You thought all those resumes you sent out via the Internet ended up in the circular file, a.k.a. the waste bin, when you never heard from the hiring companies, right? Wrong. Your resume represents gold to a recruiter, even if they can never hire you for positions they typically have. Here’s why in a word: networks. Today’s in-house company and agency recruiters usually belong to recruiting networks where they can swap resumes and reap a percentage of the placement fees for you if you land a job through another recruiter. It may sound great on the surface because your resume gets even more exposure, but now you have lost control of your resume.

Think back to all of the places you have posted your resume. Online job search engines, job lists, company websites. Even if there is a kill switch where you can take your resume down from a site, many recruiters have already sourced your resume and have it in their databases, maybe even have swapped it with another recruiter in their network. It is still out there floating around in cyberspace. You should control where your resume goes. Recruiters are notorious for submitting your resume for a job without telling you. Again, this sounds great until you realize what this can do to your career. You could be out of that newly, hard won job if your boss finds out you are a candidate for another job, EVEN if you never applied for it in the first place. You could also be submitted without your knowledge for a position at a company where you were fired or downsized. How embarrassing.

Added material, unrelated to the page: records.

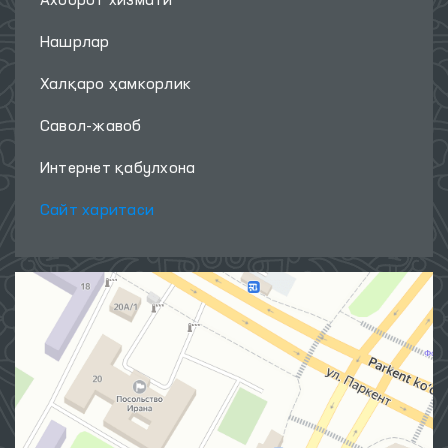
Фойдали ҳаволалар
ОЛИЙ МАЖЛИС ҚОНУНЧИЛИК
ПАЛАТАСИ
‹
›
Биз билан боғланинг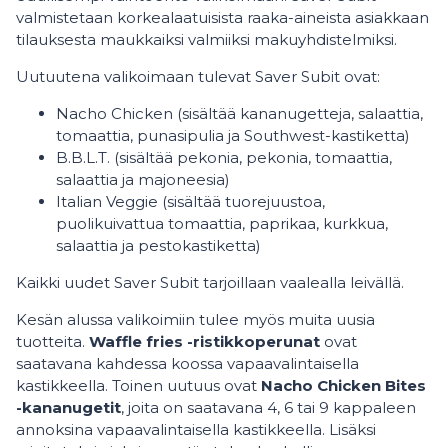
valmistetaan korkealaatuisista raaka-aineista asiakkaan
tilauksesta maukkaiksi valmiiksi makuyhdistelmiksi.
Uutuutena valikoimaan tulevat Saver Subit ovat:
Nacho Chicken (sisältää kananugetteja, salaattia,
tomaattia, punasipulia ja Southwest-kastiketta)
B.B.L.T. (sisältää pekonia, pekonia, tomaattia,
salaattia ja majoneesia)
Italian Veggie (sisältää tuorejuustoa,
puolikuivattua tomaattia, paprikaa, kurkkua,
salaattia ja pestokastiketta)
Kaikki uudet Saver Subit tarjoillaan vaalealla leivällä.
Kesän alussa valikoimiin tulee myös muita uusia
tuotteita.
Waffle fries -ristikkoperunat
ovat
saatavana kahdessa koossa vapaavalintaisella
kastikkeella. Toinen uutuus ovat
Nacho Chicken Bites
-kananugetit
, joita on saatavana 4, 6 tai 9 kappaleen
annoksina vapaavalintaisella kastikkeella. Lisäksi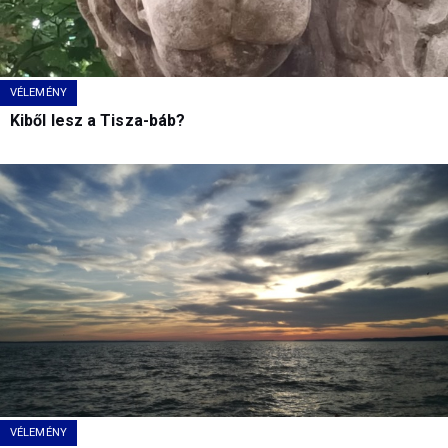
VÉLEMÉNY
Kiből lesz a Tisza-báb?
VÉLEMÉNY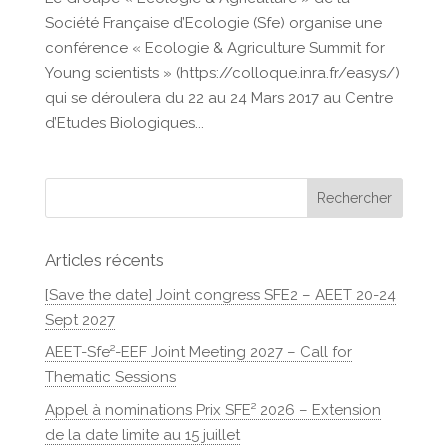
Société Française d’Ecologie (Sfe) organise une
conférence « Ecologie & Agriculture Summit for
Young scientists » (https://colloque.inra.fr/easys/)
qui se déroulera du 22 au 24 Mars 2017 au Centre
d’Etudes Biologiques...
Articles récents
[Save the date] Joint congress SFE2 – AEET 20-24
Sept 2027
AEET-Sfe²-EEF Joint Meeting 2027 – Call for
Thematic Sessions
Appel à nominations Prix SFE² 2026 – Extension
de la date limite au 15 juillet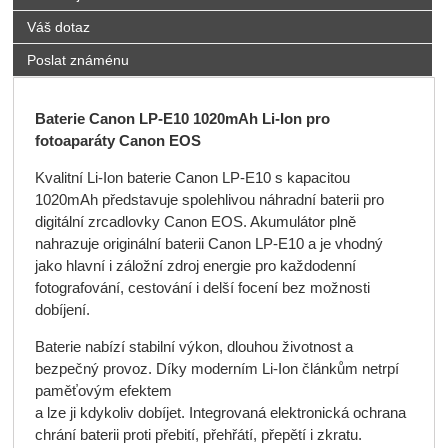
Váš dotaz
Poslat známénu
Baterie Canon LP-E10 1020mAh Li-Ion pro
fotoaparáty Canon EOS
Kvalitní Li-Ion baterie Canon LP-E10 s kapacitou
1020mAh představuje spolehlivou náhradní baterii pro
digitální zrcadlovky Canon EOS. Akumulátor plně
nahrazuje originální baterii Canon LP-E10 a je vhodný
jako hlavní i záložní zdroj energie pro každodenní
fotografování, cestování i delší focení bez možnosti
dobíjení.
Baterie nabízí stabilní výkon, dlouhou životnost a
bezpečný provoz. Díky moderním Li-Ion článkům netrpí
paměťovým efektem
a lze ji kdykoliv dobíjet. Integrovaná elektronická ochrana
chrání baterii proti přebití, přehřátí, přepětí i zkratu.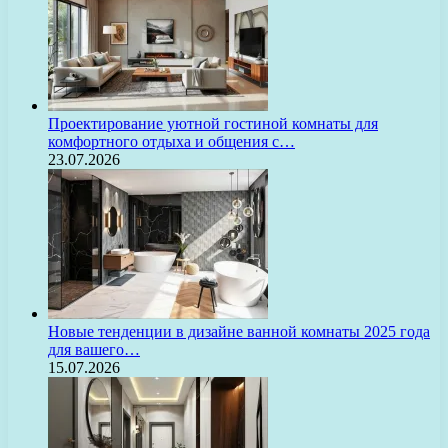
Проектирование уютной гостиной комнаты для
комфортного отдыха и общения с…
23.07.2026
Новые тенденции в дизайне ванной комнаты 2025 года
для вашего…
15.07.2026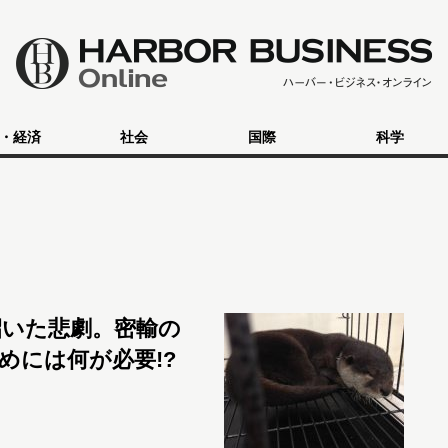
・経済
社会
国際
科学
いた悲劇。密輸の
めには何が必要!?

Recruiters are also notorious for constantly calling people from their resume databases for leads on job candidates. If you are in a specialized field and very good at what you do, this means you are going to be getting bombarded with “Who do you know” and “Give me an update on your resume” calls. I only worked in the recruiting field on the agency side for a few years, and I finally had to change my telephone number because I was still getting so many recruiter phone calls after leaving recruiting. I had posted my resume everywhere trying to get that first recruiting job, and I paid for it with having to do extreme damage control by changing my number.

Don’t let that happen to you. Not updating any resumes out there already may sound like good damage control tactics, and it may work to a certain extent. However, you still may get calls asking for updates on your resume or gauging your interest in a new job. This seems great, especially for someone who has been job hunting for a long time, but do you really want to be fielding these phone calls at your new job or during the middle of dinner? Because you will be getting calls at both places. The best you can do in this situation is to ask the recruiter to remove your resume from the database or at least mark your resume inactive.

Take control of your resume in the future by thinking about where you will send it next. Cultivate relationships with recruiters in your field who will respect your wishes on when and where to submit your resume, and make yourself so valuable that those recruiters will never give away your resume. Do this by touching base with the recruiters on a regular basis, referring good candidates for positions and updating your resume with them. Even small updates such as you’ve now joined the Society of Women Engineers are important. Not every job search word phrase is a skill. Recruiters often search for associations, awards, training programs and hobbies as well. Negotiate when you will take phone calls from recruiters. This will make your work life balance much more tolerable.